Brenda’s Beaver Needs a Barber.
I love wit and clever humor. I love a good turn of phrase. I love double entendres. This was right up my alley.
In the video, this woman was reading the book and showing the pictures, much like you would to a group of children in elementary school or a library.
I started watching the video. I found the double entendres intellectually interesting but wished I could speed up the delivery. Was there a way to watch it sped up? There wasn’t.
I got interrupted by my husband and was equal parts grateful and annoyed.
I tried watching it again later in the day and found myself irritated by the woman reading it. She thought it was so funny that she kept stopping in the middle of a sentence to laugh.
“Get on with it,” I found myself thinking.
I was interrupted by my husband again. Fine, if he was going to keep interrupting me, I’d wait and watch the video with him later.
That evening, we sat side-by-side on the couch to watch the video. By this time, I’d heard the first several pages, and this woman’s interruptive laughter, twice. I took a deep breath and hit play.
As she read each page and got caught up in laughter, my husband smiled.
She got tickled; he got tickled.
He threw his head back with laughter at the cleverness of the author and the experience of watching this woman read this funny book.
Why was I so grumpy?
His laughter softened my grump. Watching him enjoy the experience along with her was a stark contrast to my reaction of wishing she would control herself, read me the book, and get on with it.
I love to laugh. I love clever stories. I love to be taken by surprise when reading or watching something. Why was I not able to enjoy this?
As I got quiet and took a trip inside, I realized I had been working really hard in a very intellectual way recently. I felt like I was racing against a clock and there was no time for fun. When I watched this woman read a book … and take the time to enjoy it, it felt unfair.

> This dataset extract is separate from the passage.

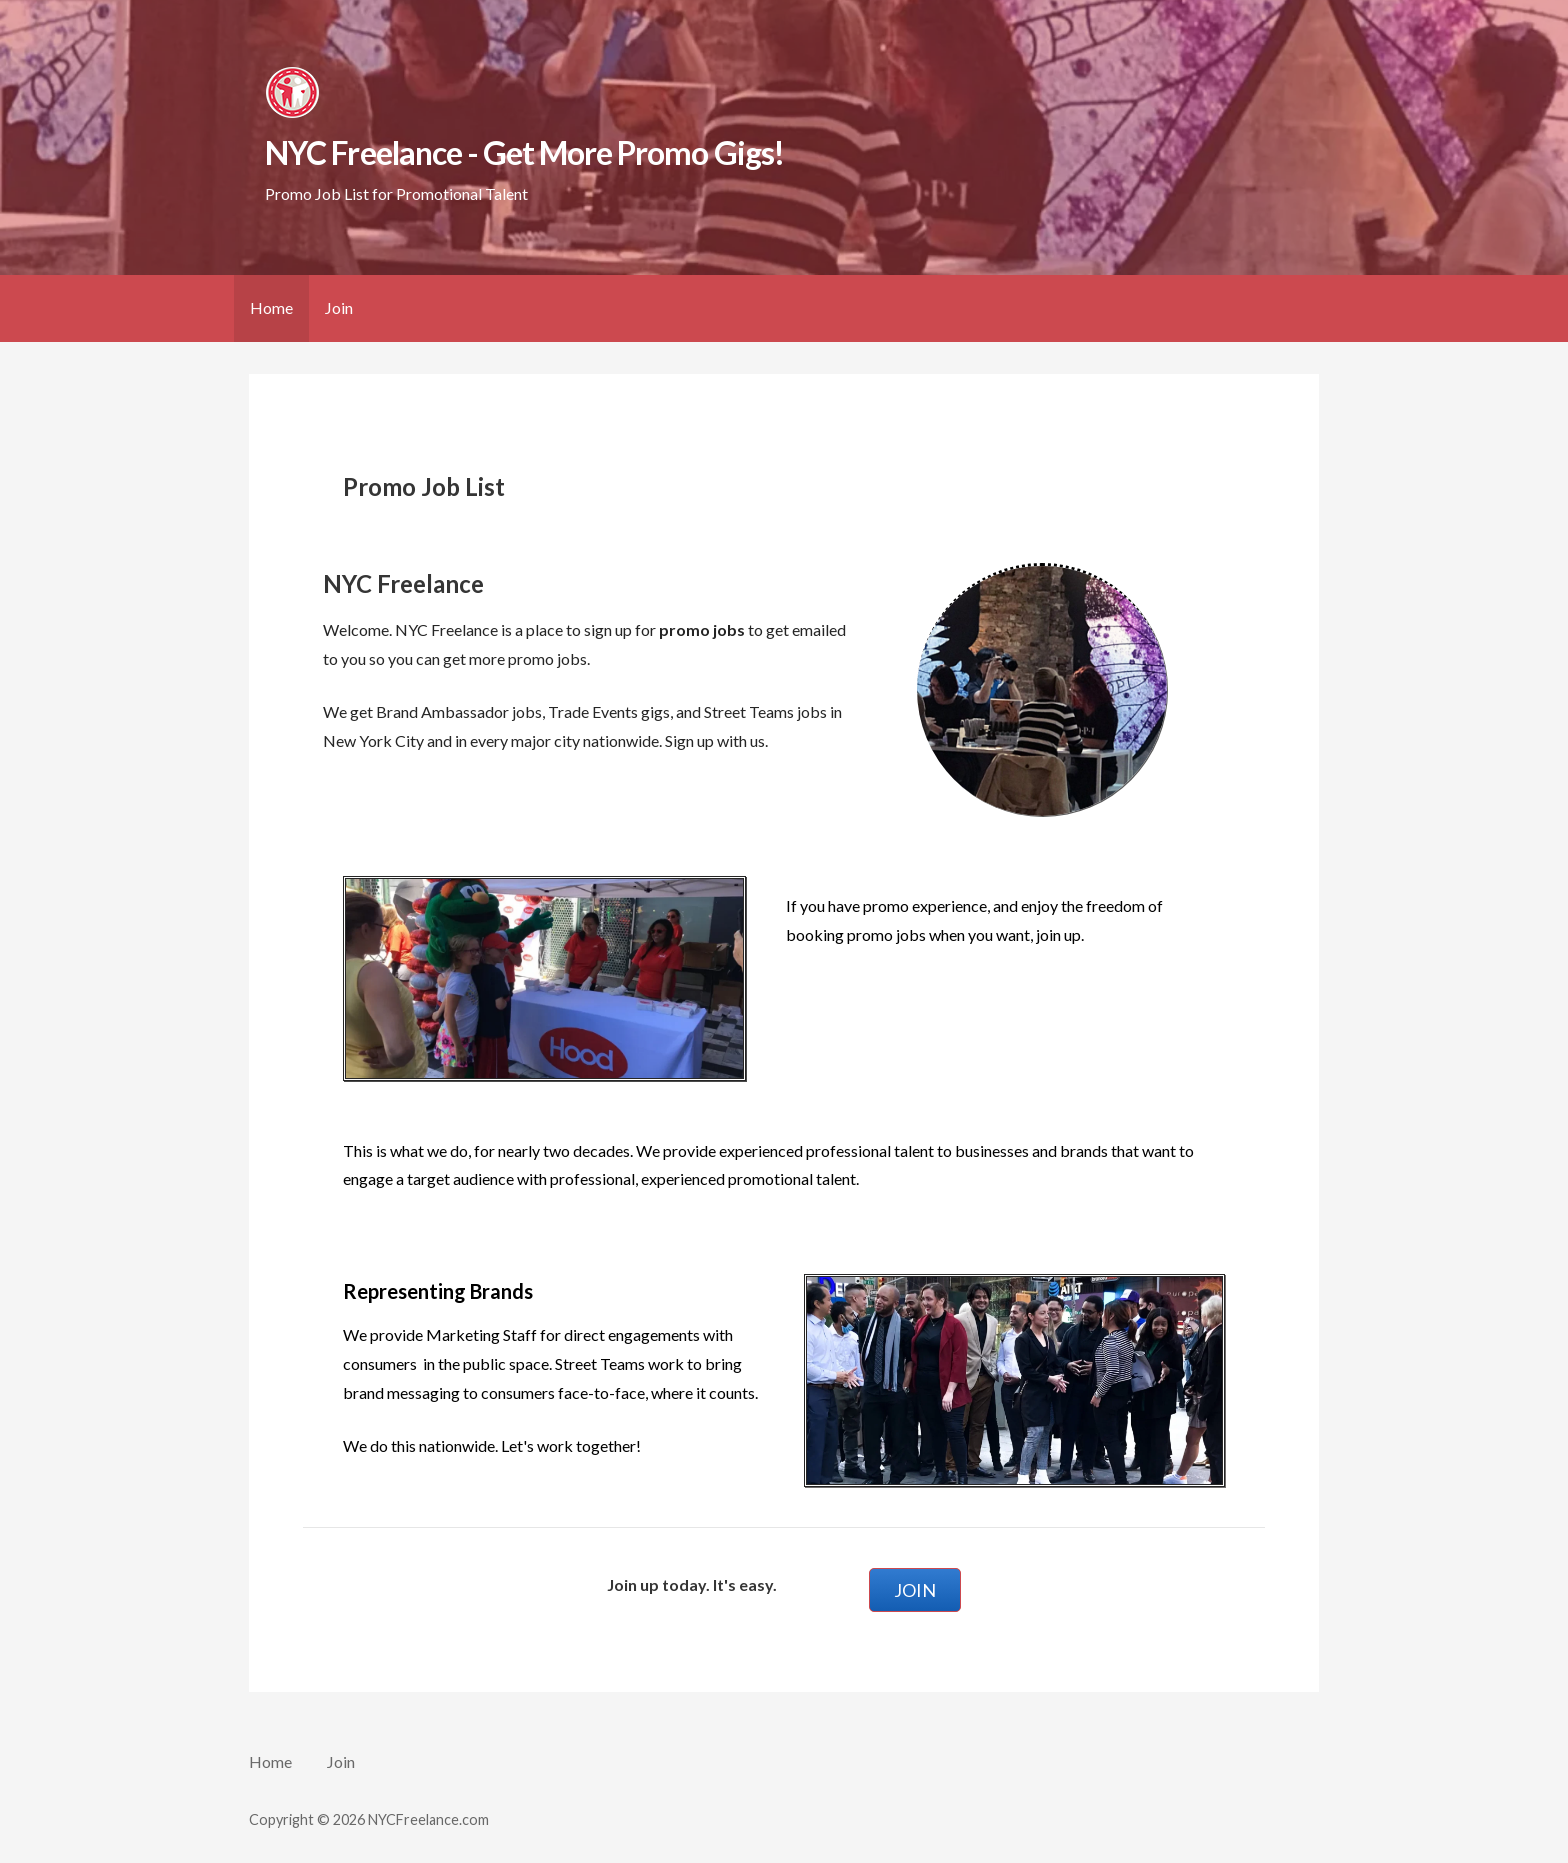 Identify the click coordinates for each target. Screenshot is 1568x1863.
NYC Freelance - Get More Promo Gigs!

How dare she take time for fun and whimsy when I wasn’t allowed to. I wanted that. How dare she take it.
That wasn’t the first or last time I caught myself being grumpy in a circumstance that would usually bring me joy, but I am thankful for the realization that when I am grumpy, it is often because someone else is doing something I wish I could do. And I am jealous.
The good news is that by realizing it, I can take steps to alter it.
The truth is there is enough time for fun and whimsy. I am better for it. I am more gracious and engaged in my life. The weight on my shoulders is lighter.
When I catch myself being grumptastic, it’s usually because I’ve gotten too caught up in doing and thinking and have lost the spark of creativity that fuels me.